Not sure if this should have gone under screen printing pricing, or plastisol transfers. I just finished a 60 shirt order that had three different color shirts mixed in with t-shirts, tanks, youth shirts and even an infant tee. All had the same one color plastisol transfer, which is a left chest design. To uncomplicate things I gave one price across the board but increased the price for the 2X and 3X shirts. In the end I came up with $207.00 in profit before figuring my time and other expenses. I work out of my house as a second job. Is $3.45 a shirt too much? I know profit is not bad, but pricing is probably the most difficult thing for me.

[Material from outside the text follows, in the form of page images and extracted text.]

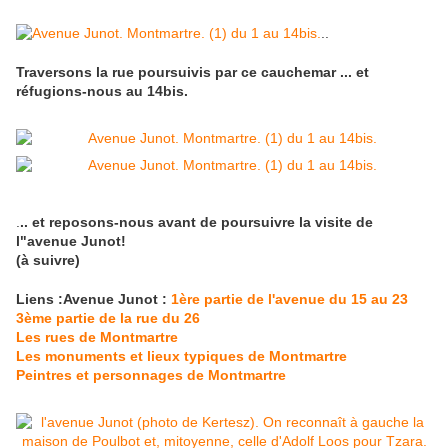
..
Traversons la rue poursuivis par ce cauchemar ... et
réfugions-nous au 14bis.
.
.. et reposons-nous avant de poursuivre la visite de
l"avenue Junot!
(à suivre)
Liens :Avenue Junot :
1ère partie de l'avenue du 15 au 23
3ème partie de la rue du 26
Les rues de Montmartre
Les monuments et lieux typiques de Montmartre
Peintres et personnages de Montmartre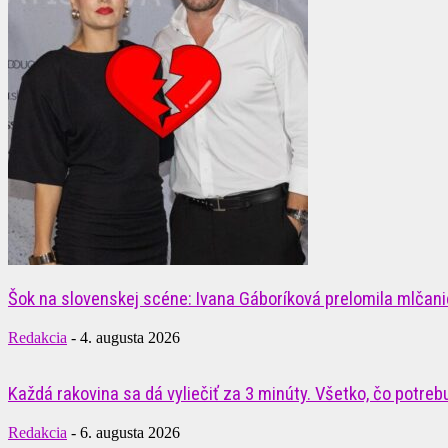
Šok na slovenskej scéne: Ivana Gáboríková prelomila mlčanie
Redakcia
-
4. augusta 2026
Každá rakovina sa dá vyliečiť za 3 minúty. Všetko, čo potrebuj
Redakcia
-
6. augusta 2026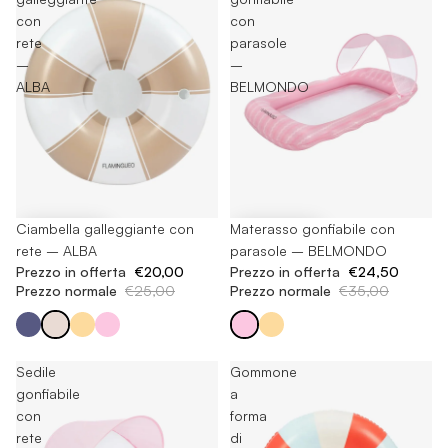
con
con
rete
parasole
–
–
ALBA
BELMONDO
-20%
Ciambella galleggiante con
-30%
Materasso gonfiabile con
rete – ALBA
parasole – BELMONDO
Prezzo in offerta
€20,00
Prezzo in offerta
€24,50
Prezzo normale
€25,00
Prezzo normale
€35,00
Sedile
Gommone
gonfiabile
a
con
forma
rete
di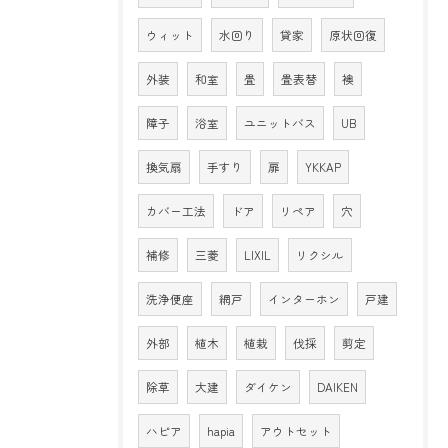
ウィット
水回り
貸家
原状回復
外装
和室
畳
畳表替
襖
障子
浴室
ユニットバス
UB
換気扇
手すり
扉
YKKAP
カバー工法
ドア
リペア
穴
補修
三菱
LIXIL
リクシル
洗浄便座
網戸
インターホン
戸建
外部
植木
植栽
伐採
剪定
除草
大建
ダイケン
DAIKEN
ハピア
hapia
アウトセット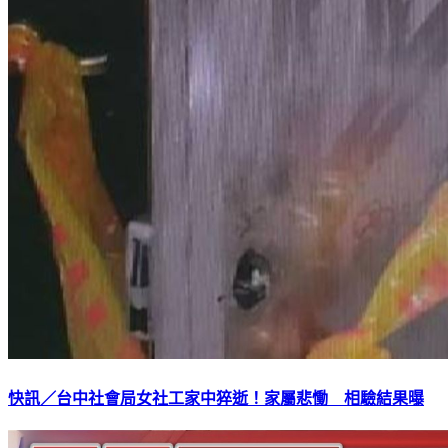
快訊／台中社會局女社工家中猝逝！家屬悲慟 相驗結果曝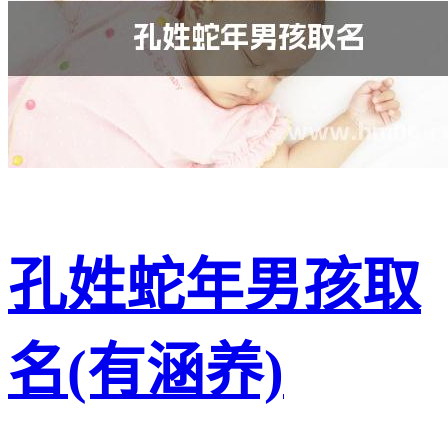
孔姓蛇年男孩取
名(有涵养)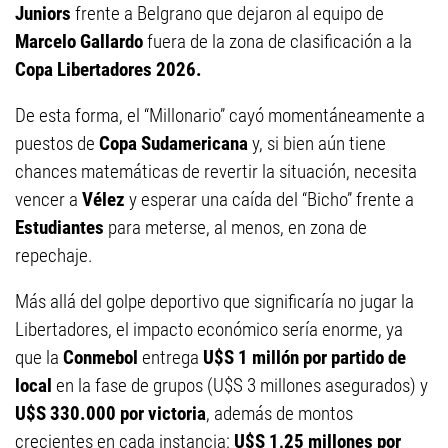
Juniors
frente a Belgrano que dejaron al equipo de
Marcelo Gallardo
fuera de la zona de clasificación a la
Copa Libertadores 2026.
De esta forma, el “Millonario” cayó momentáneamente a
puestos de
Copa Sudamericana
y, si bien aún tiene
chances matemáticas de revertir la situación, necesita
vencer a
Vélez
y esperar una caída del “Bicho” frente a
Estudiantes
para meterse, al menos, en zona de
repechaje.
Más allá del golpe deportivo que significaría no jugar la
Libertadores, el impacto económico sería enorme, ya
que la
Conmebol
entrega
U$S 1 millón por partido de
local
en la fase de grupos (U$S 3 millones asegurados) y
U$S 330.000 por victoria
, además de montos
crecientes en cada instancia:
U$S 1,25 millones por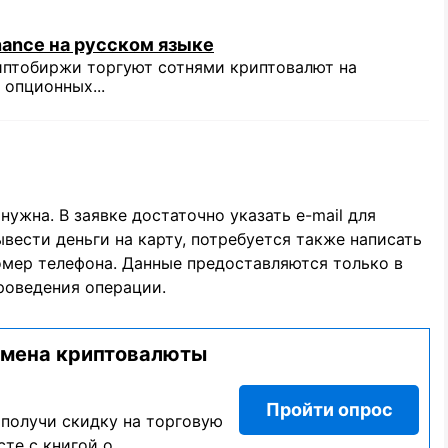
nance на русском языке
иптобиржи торгуют сотнями криптовалют на
 опционных...
нужна. В заявке достаточно указать e-mail для
вести деньги на карту, потребуется также написать
омер телефона. Данные предоставляются только в
роведения операции.
бмена криптовалюты
Пройти опрос
 получи скидку на торговую
те с книгой о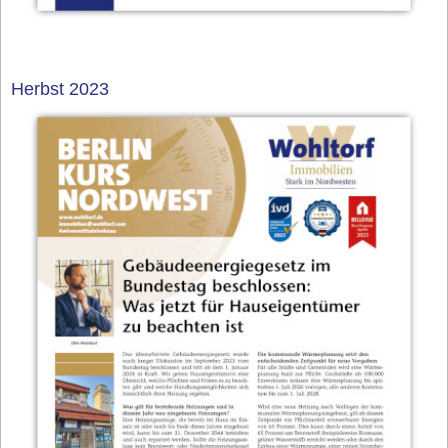
Herbst 2023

I seem to get every job I quote so maybe that tells me I'm not charging enough. Problem is, I have a big company down the street advertising they do one color shirts for $4.95 with same day or next day delivery. Anyway, I'll sit down and wait for the response.


----------



## ole Jobe (Jun 16, 2009)

$3.45 X 60 = $207. Did you pay for the transfers? Does the $3.45 include the cost of the shirts? Electricity, etc., is part of your overhead. If your expenses include the price of transfers, shirts, electricity, etc., then you are definitely going in the hole. Forget the big shop and price your shirts so that you are sure you are making a profit. Otherwise, it's charity.


----------



## wormil (Jan 7, 2008)

Just off the top of my head I'd probably be about double your price and I don't consider myself expensive. You're not making any money at $3.45. The special down the street will be for 100 white shirts, maybe color but no mixing and matching styles, with one stock color. Call them up and quote your job with mix and matched styles and multiple colors and it won't be $4.95.


----------



## Colorfast (Sep 2, 2006)

For 60 shirts I would be at $5.75 for white.

Colored shirts add $1.50 depending on that weeks pricing

2X & 3X add $1.50

$3.75 is way to cheap.


----------



## Robin (Aug 28, 2006)

I wouldnt price it under $5.00ea for 60 mixed pieces.


----------